Contraceptives are what Foucault termed "disciplinary technologies" (Rabinow 1984:17), part of the "socialization of reproductive behavior" that can discipline such behavior in multiple ways. But, simultaneously, contraceptives can be means of liberation, offering strategies of resistance against related disciplines of gender as well as race, class, and global position. Many contradictions are carried on the n-way webs of relations along which both simple and scientific means of contraception travel. As feminist women's health advocates have learned, especially but not only through the transnationalization of their movements, the heterogeneity of women's situations must be of paramount concern. This heterogeneity requires that women and men have access to a diversity of means of control over reproduction. Current feminist goals call for active user participation in design and in all subsequent stages. Further, the calculus of risks and benefits for each method must take diversities of women's health care, cultural, and economic situations into account. This would, of course, change the reproductive arena considerably.

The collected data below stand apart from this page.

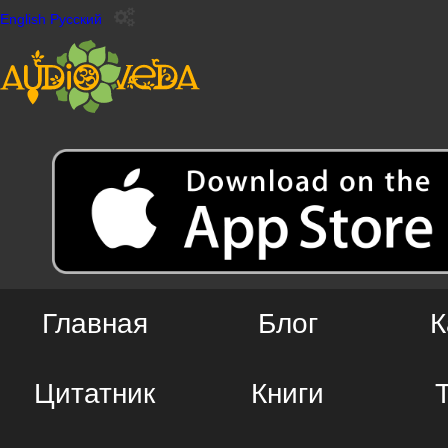
English
Русский
Главная
Блог
К
Цитатник
Книги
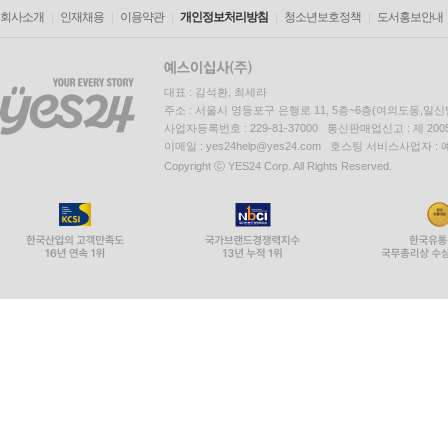
회사소개
인재채용
이용약관
개인정보처리방침
청소년보호정책
도서홍보안내
대표 : 김석환, 최세라
주소 : 서울시 영등포구 은행로 11, 5층~6층(여의도동,일신
사업자등록번호 : 229-81-37000 통신판매업신고 : 제 200
이메일 : yes24help@yes24.com 호스팅 서비스사업자 :
Copyright ⓒ YES24 Corp. All Rights Reserved.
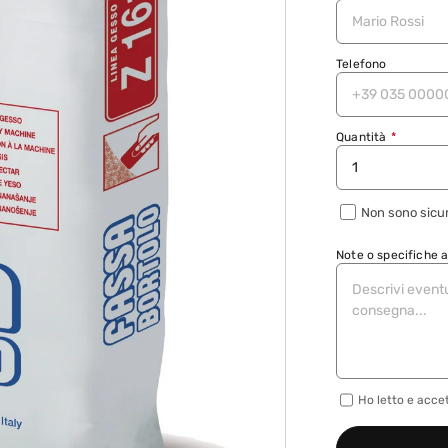
Telefono
Quantità
*
Non sono sicur
Note o specifiche 
Ho letto e acce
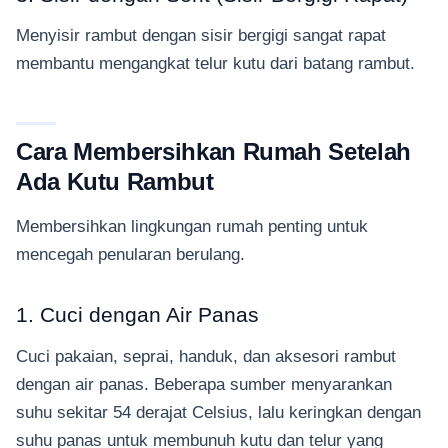
Menyisir rambut dengan sisir bergigi sangat rapat
membantu mengangkat telur kutu dari batang rambut.
Cara Membersihkan Rumah Setelah
Ada Kutu Rambut
Membersihkan lingkungan rumah penting untuk
mencegah penularan berulang.
1. Cuci dengan Air Panas
Cuci pakaian, seprai, handuk, dan aksesori rambut
dengan air panas. Beberapa sumber menyarankan
suhu sekitar 54 derajat Celsius, lalu keringkan dengan
suhu panas untuk membunuh kutu dan telur yang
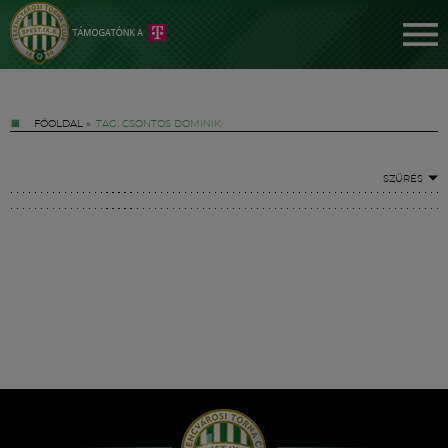
FŐOLDAL
»
TAG: CSONTOS DOMINIK
SZŰRÉS
Jegyek
FM YouTube +
Hírek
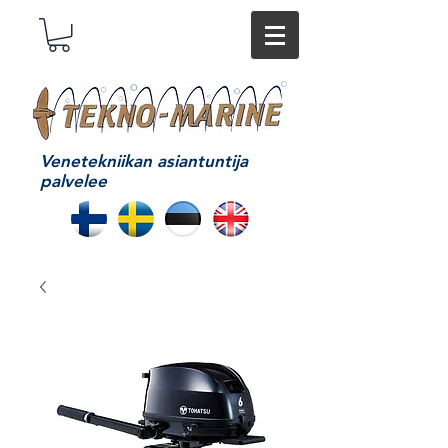
Venetekniikan asiantuntija
palvelee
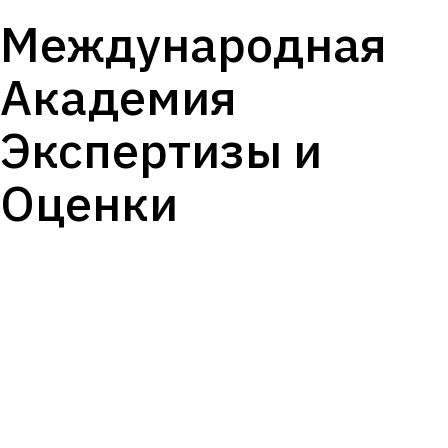
Международная
Академия
Экспертизы и
Оценки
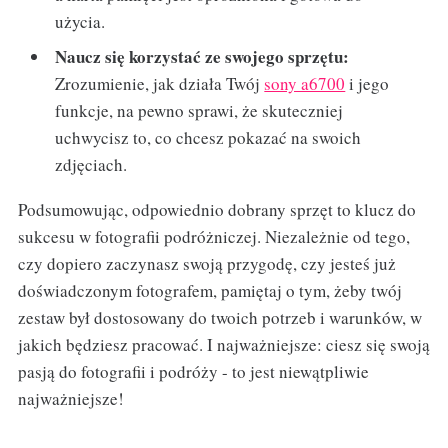
użycia.
Naucz się korzystać ze swojego sprzętu:
Zrozumienie, jak działa Twój
sony a6700
i jego
funkcje, na pewno sprawi, że skuteczniej
uchwycisz to, co chcesz pokazać na swoich
zdjęciach.
Podsumowując, odpowiednio dobrany sprzęt to klucz do
sukcesu w fotografii podróżniczej. Niezależnie od tego,
czy dopiero zaczynasz swoją przygodę, czy jesteś już
doświadczonym fotografem, pamiętaj o tym, żeby twój
zestaw był dostosowany do twoich potrzeb i warunków, w
jakich będziesz pracować. I najważniejsze: ciesz się swoją
pasją do fotografii i podróży - to jest niewątpliwie
najważniejsze!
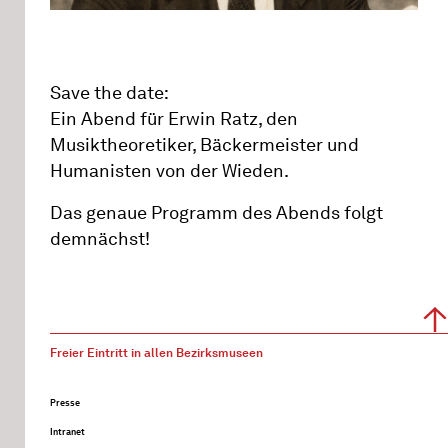
Save the date:
Ein Abend für Erwin Ratz, den
Musiktheoretiker, Bäckermeister und
Humanisten von der Wieden.
Das genaue Programm des Abends folgt
demnächst!
Freier Eintritt in allen Bezirksmuseen
Presse
Intranet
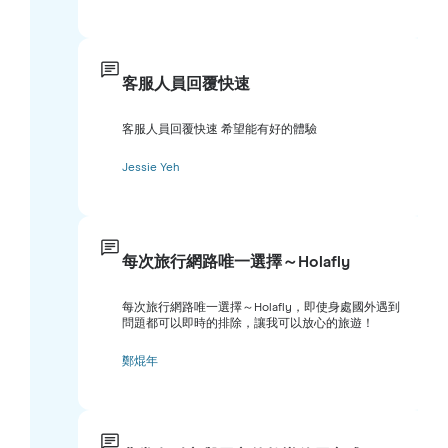
客服人員回覆快速
客服人員回覆快速 希望能有好的體驗
Jessie Yeh
每次旅行網路唯一選擇～Holafly
每次旅行網路唯一選擇～Holafly，即使身處國外遇到
問題都可以即時的排除，讓我可以放心的旅遊！
鄭焜年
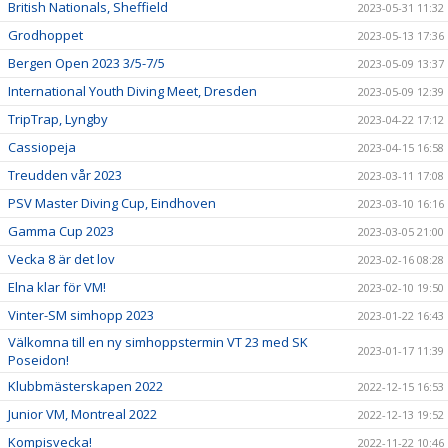
British Nationals, Sheffield
2023-05-31 11:32
Grodhoppet
2023-05-13 17:36
Bergen Open 2023 3/5-7/5
2023-05-09 13:37
International Youth Diving Meet, Dresden
2023-05-09 12:39
TripTrap, Lyngby
2023-04-22 17:12
Cassiopeja
2023-04-15 16:58
Treudden vår 2023
2023-03-11 17:08
PSV Master Diving Cup, Eindhoven
2023-03-10 16:16
Gamma Cup 2023
2023-03-05 21:00
Vecka 8 är det lov
2023-02-16 08:28
Elna klar för VM!
2023-02-10 19:50
Vinter-SM simhopp 2023
2023-01-22 16:43
Välkomna till en ny simhoppstermin VT 23 med SK
2023-01-17 11:39
Poseidon!
Klubbmästerskapen 2022
2022-12-15 16:53
Junior VM, Montreal 2022
2022-12-13 19:52
Kompisvecka!
2022-11-22 10:46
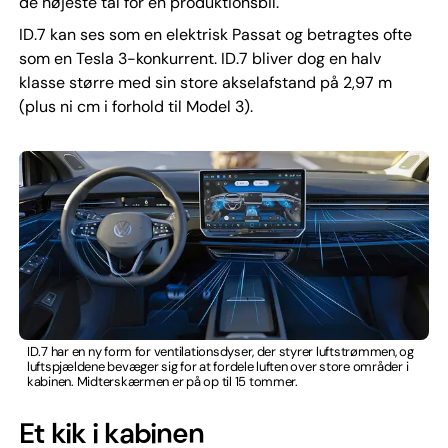
de højeste tal for en produktionsbil.
ID.7 kan ses som en elektrisk Passat og betragtes ofte
som en Tesla 3-konkurrent. ID.7 bliver dog en halv
klasse større med sin store akselafstand på 2,97 m
(plus ni cm i forhold til Model 3).
ID.7 har en ny form for ventilationsdyser, der styrer luftstrømmen, og
luftspjældene bevæger sig for at fordele luften over store områder i
kabinen. Midterskærmen er på op til 15 tommer.
Et kik i kabinen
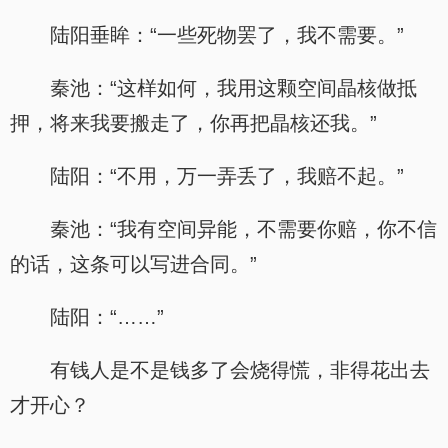
陆阳垂眸：“一些死物罢了，我不需要。”
秦池：“这样如何，我用这颗空间晶核做抵
押，将来我要搬走了，你再把晶核还我。”
陆阳：“不用，万一弄丢了，我赔不起。”
秦池：“我有空间异能，不需要你赔，你不信
的话，这条可以写进合同。”
陆阳：“……”
有钱人是不是钱多了会烧得慌，非得花出去
才开心？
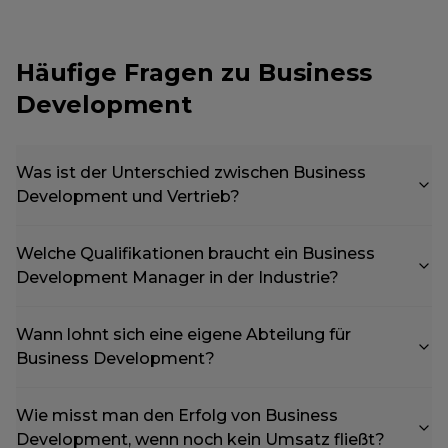
Häufige Fragen zu Business
Development
Was ist der Unterschied zwischen Business
Development und Vertrieb?
Welche Qualifikationen braucht ein Business
Development Manager in der Industrie?
Wann lohnt sich eine eigene Abteilung für
Business Development?
Wie misst man den Erfolg von Business
Development, wenn noch kein Umsatz fließt?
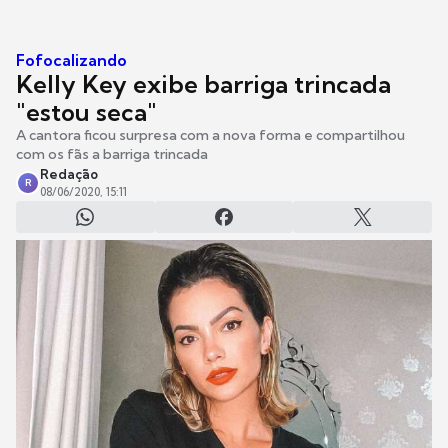
Fofocalizando
Kelly Key exibe barriga trincada
"estou seca"
A cantora ficou surpresa com a nova forma e compartilhou
com os fãs a barriga trincada
Redação
R
08/06/2020, 15:11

Hard (1993) has argued for a more explicitly and vividly conflictful social constructionism as not only possible but also likely to be found in empirical research, along with issues of power, stratification, and hierarchy.
Drawing upon social worlds analysis, the story of the emergence of modern scientific contraception told here meets these criteria. The reproductive arena was conflictful when it emerged, it remains conflictful today, and closure is not in sight. It is a modernist technoscience story of hierarchies, gender, and power that has now segued into the postmodern era and is still unfolding. But the quid pro quo constructed between reproductive scientists and birth control advocates of multiple kinds remains the foundational moment that still must be addressed.